** Opening Given data block **

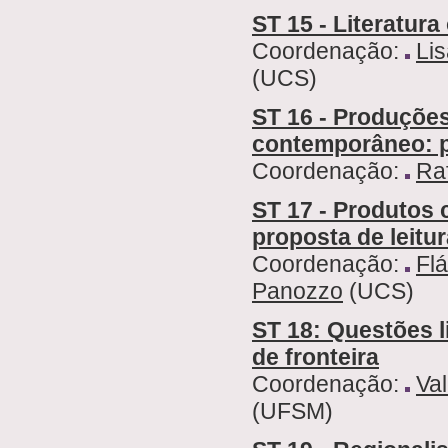
ST 15 - Literatura
Coordenação:
Lis
(UCS)
ST 16 - Produções
contemporâneo: pe
Coordenação:
Ra
ST 17 - Produtos 
proposta de leitu
Coordenação:
Fl
Panozzo
(UCS)
ST 18: Questões l
de fronteira
Coordenação:
Val
(UFSM)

** Closing Given data block **

- _What you have to do_
Repeat all of the entries above word for word and omit the pictures.

- _Solution for this exercise_
ST 15 - Literatura
Coordenação:
Lis
(UCS)
ST 16 - Produções
contemporâneo: pe
Coordenação:
Ra
ST 17 - Produtos 
proposta de leitu
Coordenação:
Fl
Panozzo
(UCS)
ST 18: Questões l
de fronteira
Coordenação:
Val
(UFSM)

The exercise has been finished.